Many GHs derive specificity from key interactions with both the components at the non-reducing end of the glycan and the reducing end (within their +1, +2, etc. subsites). Consequently, certain enzymes do not effectively recognize common chromogenic substrates, even if the enzymes are exo-acting.10,87 Such difficulties can be readily overcome through use of coupled assays with oligosaccharide substrates. An excellent example is in a screen utilized during the discovery of the blood group-cleaving GalNAc deacetylase and GH36 exo-α-GalNase by Rahfeld and colleagues (Fig. 5b).10 In this coupled assay, the terminal GalNAc is removed to expose a trisaccharide substrate which can then be degraded by added enzymes, in this case a fucosidase, galactosidase, and N-acetylhexosaminidase, to release the fluorophore. A similar approach had been previously applied by Kwan and colleagues for the directed evolution of a broad specificity blood group A cleaving enzyme from a Streptococcus pneumoniae GH98.11 Notably for the GH36 GalNase, this enzyme has almost 1000-fold lower activity against GalN-pNP as compared to a more natural substrate based on a blood group antigen tetrasaccharide.10
Coupled assays have also found use in screening for enzymes that assemble glycosides.
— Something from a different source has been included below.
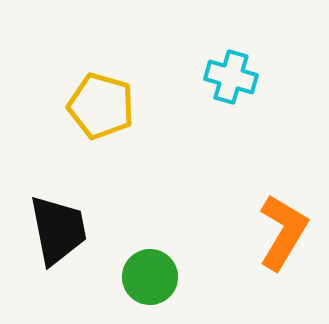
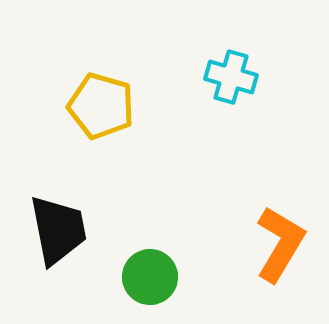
orange L-shape: moved 3 px left, 12 px down
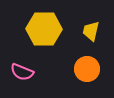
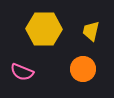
orange circle: moved 4 px left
In the general scheme introduced by Mayer and colleagues, the chromogenic substrate is cleaved by the coupling enzyme(s) only when the desired product – with both correct stereo- and regio-chemistry – is produced (Fig. 5c).88 This stands in contrast to indirect measurements such as enzymatic turnover or generalized product formation. This approach has been applied for the directed evolution of glycosynthases,89 and thioglycoligases.34 In both of these examples, the biosynthetic exo-β-glucosidase mutant produces a substrate for an endo-cellulase, resulting in ultimate fluorophore release (Fig. 5c).34,89 Interestingly, during the directed evolution of the Abg exo-β-glucosynthase by this approach, the identified mutations recapitulated interactions lost in creation of the glycosynthase mutant.89 It seems that by removing the catalytic nucleophile for creation of the glycosynthase, key interactions with the C2 hydroxyl (which are typically quite strong90) were also lost and only restored upon directed evolution.89 Excitingly, the best mutant from this screen turned over the glycosyl fluoride substrate with Glc-β-pNP as an acceptor with a kcat value over 1000-fold higher than the starting mutant and comparable to that for the native enzyme's hydrolysis of Glc-β-pNP.89,91 Such work highlights the ability of directed evolution campaigns to provide new understanding of how enzymes work.
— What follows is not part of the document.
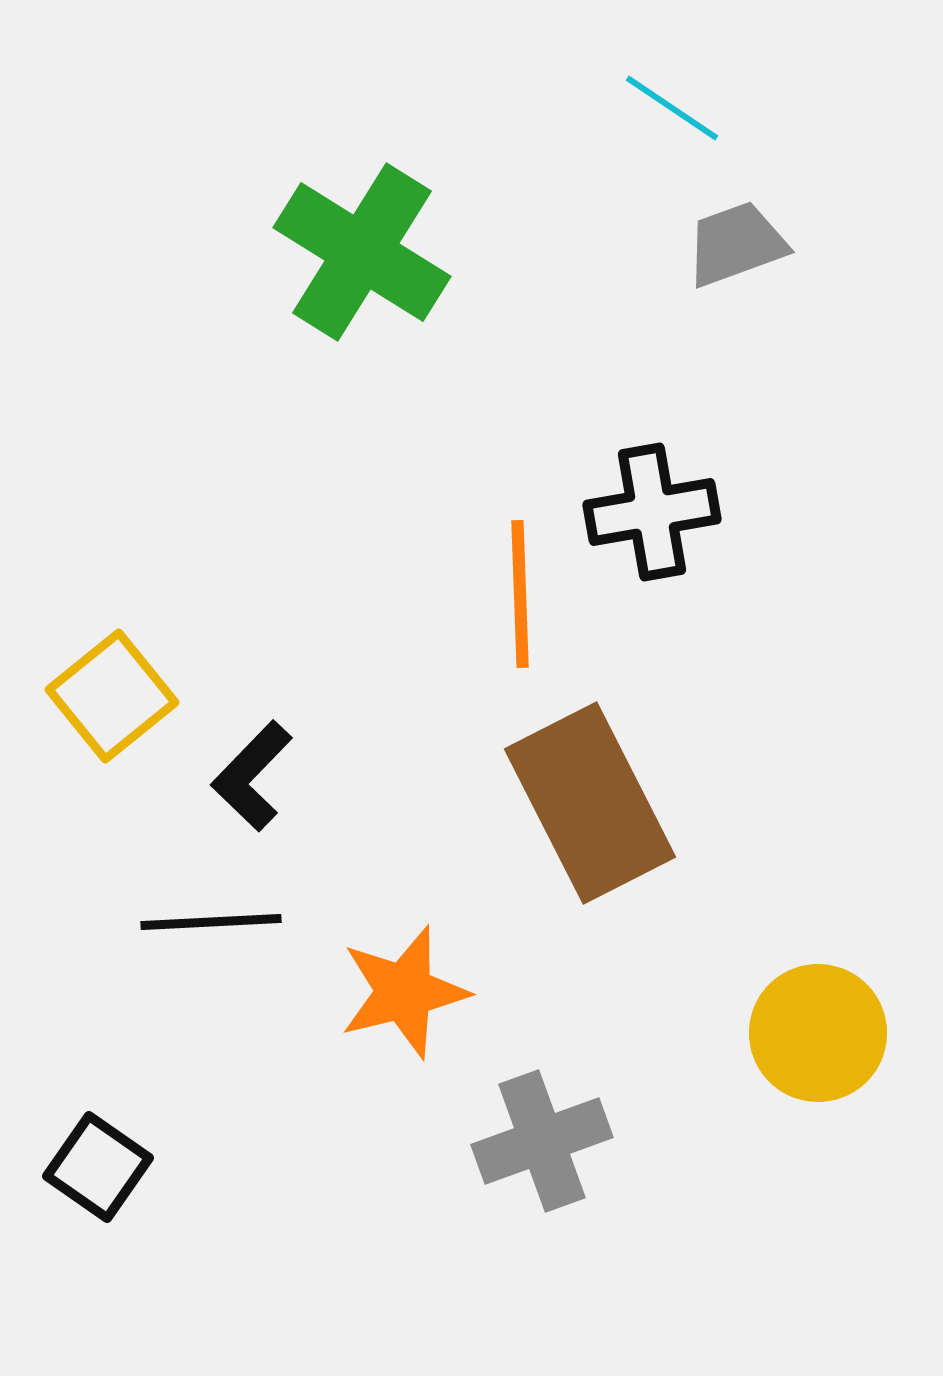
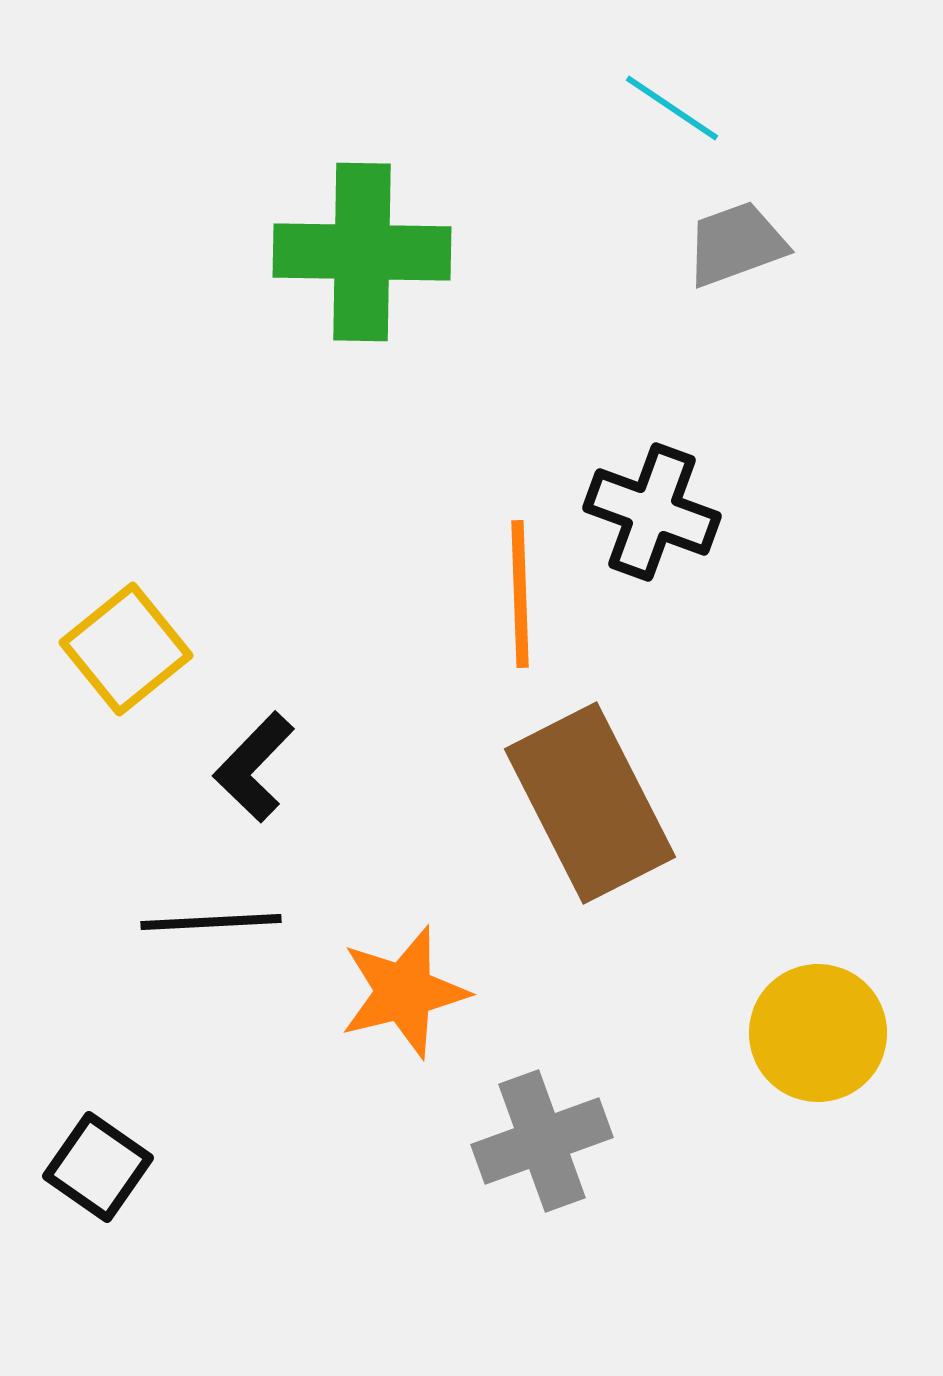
green cross: rotated 31 degrees counterclockwise
black cross: rotated 30 degrees clockwise
yellow square: moved 14 px right, 47 px up
black L-shape: moved 2 px right, 9 px up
Fundamental work on the screening of CAZymes by FACS includes the generalizable GT assay developed by Aharoni and colleagues.99 In this method, a glycoside conjugated to a fluorophore is transported into the cell via a sugar transporter (Fig. 6b). The fluorescent substrate is then glycosylated in the cell by the GT of interest and, once so modified, is no longer recognized by the transporter, resulting in accumulation of fluorescent substrate within cells containing active enzymes, which can then be sorted by FACS.8,99,100 This method has been applied to the directed evolution of sialyltransferases, galactosyltransferases, and fucosyltransferases.8,99,100 In an example of “you get what you screen for”, the initial iteration of this methodology resulted in the development of a hydrophobic binding pocket on the enzyme to which the dye moiety could bind, thereby improving reaction rates.99 This has been avoided in subsequent studies through the simultaneous use of two chemically distinct dyes such that the enzyme is not selected just through improved dye binding.100 While thus far this method has only been applied towards galactoside substrates (as transported by LacY), expression of different sugar transporters may further enhance the substrate scope of this method.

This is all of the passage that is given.